Developing skills through sensory pathways
Published Tuesday, August 20, 2019 12:15PM EDT
New upgrades at One Kids Place Children's Treatment Centre in North Bay features four hallways with various maps and activities that therapists can use as sensory exercises with patients.
The activity hallways, also called sensory pathways, are designed to help kids focus and develop motor skills, like hand-eye coordination.
Denis Filiatrault is the executive director of the organization.
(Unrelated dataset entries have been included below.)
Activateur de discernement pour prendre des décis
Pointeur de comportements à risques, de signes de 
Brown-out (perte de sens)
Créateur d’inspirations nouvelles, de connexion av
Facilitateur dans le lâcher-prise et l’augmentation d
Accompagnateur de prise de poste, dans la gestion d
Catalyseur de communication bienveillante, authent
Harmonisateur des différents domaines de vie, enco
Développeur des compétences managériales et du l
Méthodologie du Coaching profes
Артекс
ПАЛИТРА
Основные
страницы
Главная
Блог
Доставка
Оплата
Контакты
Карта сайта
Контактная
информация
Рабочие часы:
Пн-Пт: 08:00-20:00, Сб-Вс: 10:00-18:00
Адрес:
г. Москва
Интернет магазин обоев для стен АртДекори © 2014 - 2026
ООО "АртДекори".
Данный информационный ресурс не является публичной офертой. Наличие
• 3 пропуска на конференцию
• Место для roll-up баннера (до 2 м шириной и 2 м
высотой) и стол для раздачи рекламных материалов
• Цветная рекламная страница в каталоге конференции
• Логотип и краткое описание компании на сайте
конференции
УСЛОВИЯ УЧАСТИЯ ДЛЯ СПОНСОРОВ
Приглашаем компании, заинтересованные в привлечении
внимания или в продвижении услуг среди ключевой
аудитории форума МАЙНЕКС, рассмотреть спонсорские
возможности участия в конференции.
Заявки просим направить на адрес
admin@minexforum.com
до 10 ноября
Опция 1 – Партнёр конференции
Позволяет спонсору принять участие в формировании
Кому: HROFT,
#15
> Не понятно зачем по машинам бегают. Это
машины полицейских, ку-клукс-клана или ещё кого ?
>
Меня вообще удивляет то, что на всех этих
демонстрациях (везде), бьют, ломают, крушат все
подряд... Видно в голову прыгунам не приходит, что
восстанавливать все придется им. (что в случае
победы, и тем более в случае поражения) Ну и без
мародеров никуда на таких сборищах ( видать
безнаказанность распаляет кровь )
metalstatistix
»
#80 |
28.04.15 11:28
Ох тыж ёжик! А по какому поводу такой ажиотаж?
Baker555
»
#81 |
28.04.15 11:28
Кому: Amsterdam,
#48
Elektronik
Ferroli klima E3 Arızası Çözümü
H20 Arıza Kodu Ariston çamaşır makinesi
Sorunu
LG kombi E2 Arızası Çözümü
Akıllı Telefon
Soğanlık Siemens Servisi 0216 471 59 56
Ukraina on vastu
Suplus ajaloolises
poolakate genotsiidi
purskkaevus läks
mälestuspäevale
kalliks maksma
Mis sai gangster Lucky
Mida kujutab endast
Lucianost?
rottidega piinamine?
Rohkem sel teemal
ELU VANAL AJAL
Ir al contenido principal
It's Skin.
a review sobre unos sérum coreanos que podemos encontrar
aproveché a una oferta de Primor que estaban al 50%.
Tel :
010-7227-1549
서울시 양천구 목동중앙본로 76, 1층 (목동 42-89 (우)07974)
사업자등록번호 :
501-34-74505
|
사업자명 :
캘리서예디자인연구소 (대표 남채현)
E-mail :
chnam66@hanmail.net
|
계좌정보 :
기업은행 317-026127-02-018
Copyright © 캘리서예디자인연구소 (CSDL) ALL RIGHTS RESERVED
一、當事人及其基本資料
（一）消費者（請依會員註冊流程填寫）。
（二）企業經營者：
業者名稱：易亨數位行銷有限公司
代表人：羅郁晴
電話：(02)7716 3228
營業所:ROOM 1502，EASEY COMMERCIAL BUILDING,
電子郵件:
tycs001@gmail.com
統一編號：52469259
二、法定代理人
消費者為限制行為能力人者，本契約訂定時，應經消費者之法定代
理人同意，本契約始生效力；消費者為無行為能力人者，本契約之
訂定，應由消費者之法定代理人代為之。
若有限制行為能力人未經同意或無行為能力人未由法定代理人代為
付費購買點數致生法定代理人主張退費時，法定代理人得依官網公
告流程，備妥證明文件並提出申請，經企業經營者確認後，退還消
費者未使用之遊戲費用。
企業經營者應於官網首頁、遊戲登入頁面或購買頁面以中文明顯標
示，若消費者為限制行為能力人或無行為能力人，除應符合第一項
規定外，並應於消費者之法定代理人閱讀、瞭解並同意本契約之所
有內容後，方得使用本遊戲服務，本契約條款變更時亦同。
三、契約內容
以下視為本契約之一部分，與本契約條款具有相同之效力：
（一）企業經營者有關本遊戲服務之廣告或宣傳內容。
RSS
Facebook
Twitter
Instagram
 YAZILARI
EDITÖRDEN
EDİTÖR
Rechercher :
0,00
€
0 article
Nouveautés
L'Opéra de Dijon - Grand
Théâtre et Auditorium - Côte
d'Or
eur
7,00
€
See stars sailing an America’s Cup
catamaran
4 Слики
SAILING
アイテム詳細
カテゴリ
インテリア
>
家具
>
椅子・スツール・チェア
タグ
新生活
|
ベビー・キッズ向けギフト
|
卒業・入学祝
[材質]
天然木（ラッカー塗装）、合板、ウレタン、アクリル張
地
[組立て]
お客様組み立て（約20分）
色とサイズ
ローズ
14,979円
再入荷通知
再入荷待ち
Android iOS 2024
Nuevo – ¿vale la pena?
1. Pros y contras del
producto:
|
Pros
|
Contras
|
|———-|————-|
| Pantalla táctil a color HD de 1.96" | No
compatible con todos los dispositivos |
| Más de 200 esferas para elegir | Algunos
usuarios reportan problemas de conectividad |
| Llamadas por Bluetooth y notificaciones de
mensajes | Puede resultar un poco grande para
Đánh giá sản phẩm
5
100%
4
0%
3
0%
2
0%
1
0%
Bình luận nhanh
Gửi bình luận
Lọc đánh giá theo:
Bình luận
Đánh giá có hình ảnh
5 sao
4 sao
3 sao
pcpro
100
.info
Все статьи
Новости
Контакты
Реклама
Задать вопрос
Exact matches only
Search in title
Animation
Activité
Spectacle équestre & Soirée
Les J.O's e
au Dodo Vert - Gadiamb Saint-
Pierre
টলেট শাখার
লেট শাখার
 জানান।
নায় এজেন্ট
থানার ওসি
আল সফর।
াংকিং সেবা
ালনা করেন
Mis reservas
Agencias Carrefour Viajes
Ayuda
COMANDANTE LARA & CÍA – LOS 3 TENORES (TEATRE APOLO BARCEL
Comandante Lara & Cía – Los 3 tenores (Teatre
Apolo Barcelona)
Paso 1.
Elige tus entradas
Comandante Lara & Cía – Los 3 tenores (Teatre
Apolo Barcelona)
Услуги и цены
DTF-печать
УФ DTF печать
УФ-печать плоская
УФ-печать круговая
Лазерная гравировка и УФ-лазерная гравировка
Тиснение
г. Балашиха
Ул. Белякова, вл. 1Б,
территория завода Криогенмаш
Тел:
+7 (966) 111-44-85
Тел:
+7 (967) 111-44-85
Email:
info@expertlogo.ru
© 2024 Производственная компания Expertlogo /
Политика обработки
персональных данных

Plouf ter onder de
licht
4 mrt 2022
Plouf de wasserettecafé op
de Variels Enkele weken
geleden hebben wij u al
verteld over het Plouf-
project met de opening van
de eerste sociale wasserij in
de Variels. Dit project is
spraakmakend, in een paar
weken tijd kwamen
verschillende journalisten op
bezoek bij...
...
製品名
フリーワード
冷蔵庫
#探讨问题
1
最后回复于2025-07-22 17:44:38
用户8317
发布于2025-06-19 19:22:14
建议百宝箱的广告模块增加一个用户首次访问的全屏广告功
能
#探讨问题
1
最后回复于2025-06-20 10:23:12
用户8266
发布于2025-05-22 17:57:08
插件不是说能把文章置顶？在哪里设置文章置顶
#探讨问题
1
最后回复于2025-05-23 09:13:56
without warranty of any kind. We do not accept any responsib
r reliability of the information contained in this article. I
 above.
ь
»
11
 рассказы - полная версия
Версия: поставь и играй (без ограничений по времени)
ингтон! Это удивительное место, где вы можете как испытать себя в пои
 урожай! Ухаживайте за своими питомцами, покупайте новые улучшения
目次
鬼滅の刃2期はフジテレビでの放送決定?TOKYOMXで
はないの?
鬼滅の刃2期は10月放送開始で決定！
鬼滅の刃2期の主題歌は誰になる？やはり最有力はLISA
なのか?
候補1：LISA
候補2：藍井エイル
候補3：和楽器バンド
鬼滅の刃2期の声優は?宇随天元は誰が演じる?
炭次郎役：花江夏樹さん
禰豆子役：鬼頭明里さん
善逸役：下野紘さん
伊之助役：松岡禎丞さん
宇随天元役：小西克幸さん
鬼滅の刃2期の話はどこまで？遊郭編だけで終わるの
"Some kids have heightened senses at times and others have lower senses. So, these are opportunities for them to be able to create that sensation of heightening them or actually lowering that sensation to calm and organize their bodies," said Filiatrault.
Sensory paths like this are relatively new to Ontario.
They've only been used on the west coast and in the Prairie Provinces, but now, thanks to a donation made by the Farqhuar family, children at the centre in North Bay will be able to use them too.
"They're designed not only just to be fancy, distractive, and colourful, but they're also, they all have therapeutic needs built into them," said donor Ryan Farquhar.
So how do these pathways work?
"They would ask them to kind of follow the road with their feet, one foot in front of the other in terms to create some balance and some coordination, as well. And the motor skills as well, like the hand-eye coordination, so bending down and touching one of the signs or touching one of the blue cars or the red cars," said Filiatrault.
The Farquhars say they brought their son to One Kids Place years ago, when the sensory pathways weren't an option, but they're happy to see them benefit other families.
"If other families can realize the change in their son or daughter the way that we have, and they can benefit and enhance their relationship with their friends, or other ways they get through their daily lives, not just school, then that's great," said Ryan.
One Kids Place say the four uniquely designed hallways will be used for individual play, as well as learning exercises and 'brain breaks' between programs.